If you add any file to the workbook, make sure to say so in the README.md file, and to have a comment near the beginning saying what it is. If you add a new file, be sure to add it to the repo (using the GIT “add” command)
Remember that you must commit your changes to the files (including additions of new files) to the repository! We recommend committing often, so you have a log of your work.
You may simply put plain text into the Markdown “.md” files. Using markdown formatting is optional. The course staff will not run your files through a converter, but we may look at it using an editor (like Atom or VSCode) that is Markdown aware.
Answering the questions in the “QUESTIONS.md” file is required. We will check that you have answered the questions, but will (usually) not check your answers. We will (usually) post sample answers after the assignment is due.
You are responsible for the content of the questions. They can give you an idea of what to expect on the exam, or what we expected you to learn from the readings and looking at the workbook materials.
What can you look at?
You are allowed to look at everything (all files) in the workbook! In fact, you are encouraged to look at things to figure them out. You might not want to try to look at the library files (especially when we get to THREE), but you are allowed to.
What can you change / add?
We will tell you what files that you should add/change as part of the index.html or assignment description.
You will always need to change the README.md and QUESTIONS.md files. Even if we forget to remind you.
We ask that you do not change any of the library files (including ones that the course staff) writes.
In general, you should avoid changes parts of files that you don’t need to change. You may accidentally break things (if you break our part, it will be harder to figure out that your parts work) or make things difficult for the graders.

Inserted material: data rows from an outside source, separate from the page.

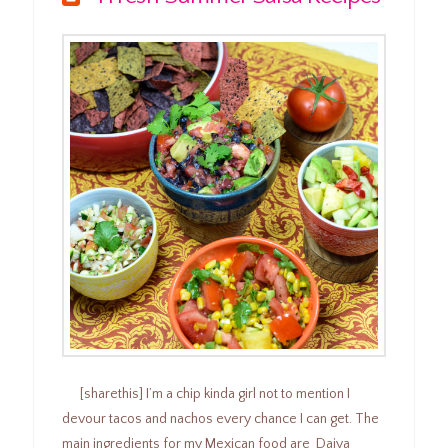
[sharethis] I’m a chip kinda girl not to mention I
devour tacos and nachos every chance I can get. The
main ingredients for my Mexican food are Daiya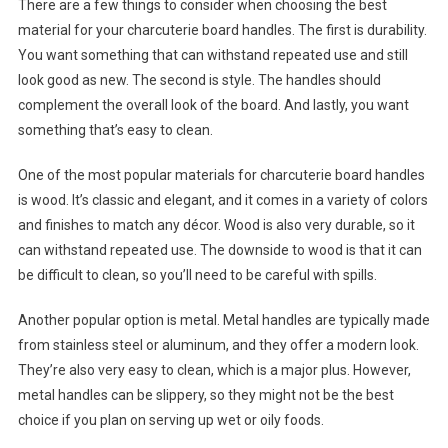
There are a few things to consider when choosing the best
material for your charcuterie board handles. The first is durability.
You want something that can withstand repeated use and still
look good as new. The second is style. The handles should
complement the overall look of the board. And lastly, you want
something that’s easy to clean.
One of the most popular materials for charcuterie board handles
is wood. It’s classic and elegant, and it comes in a variety of colors
and finishes to match any décor. Wood is also very durable, so it
can withstand repeated use. The downside to wood is that it can
be difficult to clean, so you’ll need to be careful with spills.
Another popular option is metal. Metal handles are typically made
from stainless steel or aluminum, and they offer a modern look.
They’re also very easy to clean, which is a major plus. However,
metal handles can be slippery, so they might not be the best
choice if you plan on serving up wet or oily foods.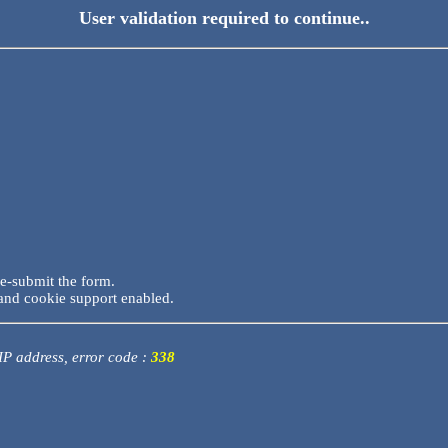
User validation required to continue..
re-submit the form.
and cookie support enabled.
 IP address, error code :
338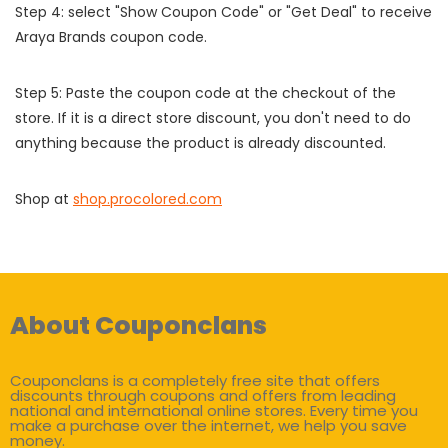
Step 4: select "Show Coupon Code" or "Get Deal" to receive
Araya Brands coupon code.
Step 5: Paste the coupon code at the checkout of the
store. If it is a direct store discount, you don't need to do
anything because the product is already discounted.
Shop at
shop.procolored.com
About Couponclans
Couponclans is a completely free site that offers
discounts through coupons and offers from leading
national and international online stores. Every time you
make a purchase over the internet, we help you save
money.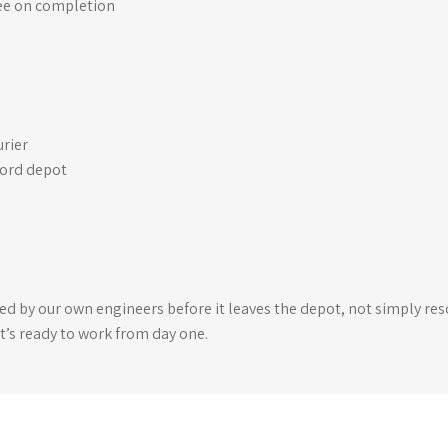
ee on completion
urier
ford depot
ked by our own engineers before it leaves the depot, not simply reso
t’s ready to work from day one.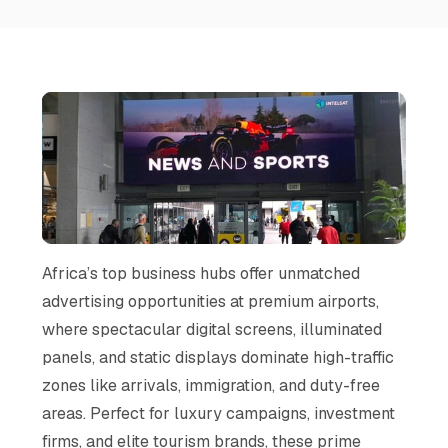
Africa’s top business hubs offer unmatched
advertising opportunities at premium airports,
where spectacular digital screens, illuminated
panels, and static displays dominate high-traffic
zones like arrivals, immigration, and duty-free
areas. Perfect for luxury campaigns, investment
firms, and elite tourism brands, these prime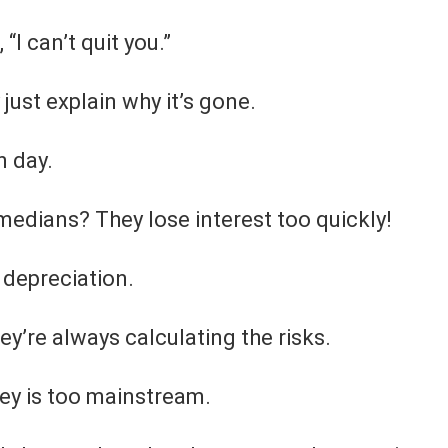
“I can’t quit you.”
just explain why it’s gone.
n day.
edians? They lose interest too quickly!
 depreciation.
y’re always calculating the risks.
ey is too mainstream.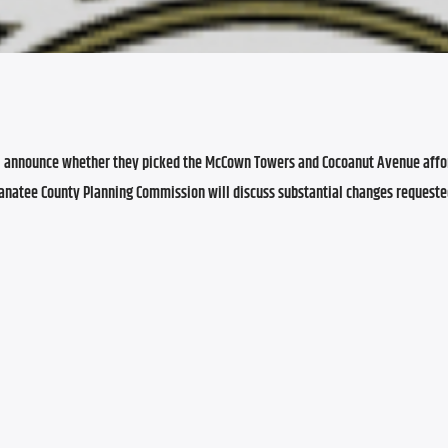
l announce whether they picked the McCown Towers and Cocoanut Avenue affor
Manatee County Planning Commission will discuss substantial changes requeste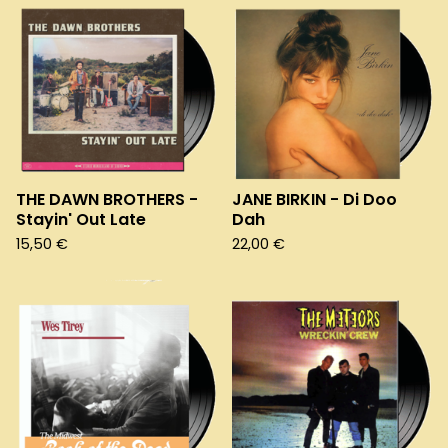
THE DAWN BROTHERS -
JANE BIRKIN - Di Doo
Stayin' Out Late
Dah
15,50
€
22,00
€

If you accidentally make changes, you can always use GIT to get back to the original (the joy of using source control).
Sharing with Course Staff
The course staff has access to your repository on GitHub. If you want to share your work with the course staff (for example, if you want to show your program), you can push it to your repo and they can clone it.
Workbooks will be graded. See the CS559 Course Policy Page page for details.
You cannot get an A on a workbook. However, you can get “bonus points” (which will be explained in the assignments). If you collect enough bonus points over the course of the semester, you can get a 1/2 grade raise (e.g. AB to A).
The workbook directory must have a
README.md file. If there isn’t a starter one, create and add it.
You must edit the
README.md file to (at least) put in your name, your GitHub ID, and your wisc ID. For me this would be:
Michael Gleicher GitHub: gleicher WiscID: mlgleicher
README.md is also the place to give attribution for any code or other work that you got from someone else, and to explain what you did or did not do in the assignments.
See CS559 Course Policy Page for details.
Workbooks are due on Friday (12:01 Saturday is not Friday). However, we will accept late workbooks until the following Monday. We will collect the workbooks early Tuesday morning. Workbooks not turned in by this deadline will not be graded.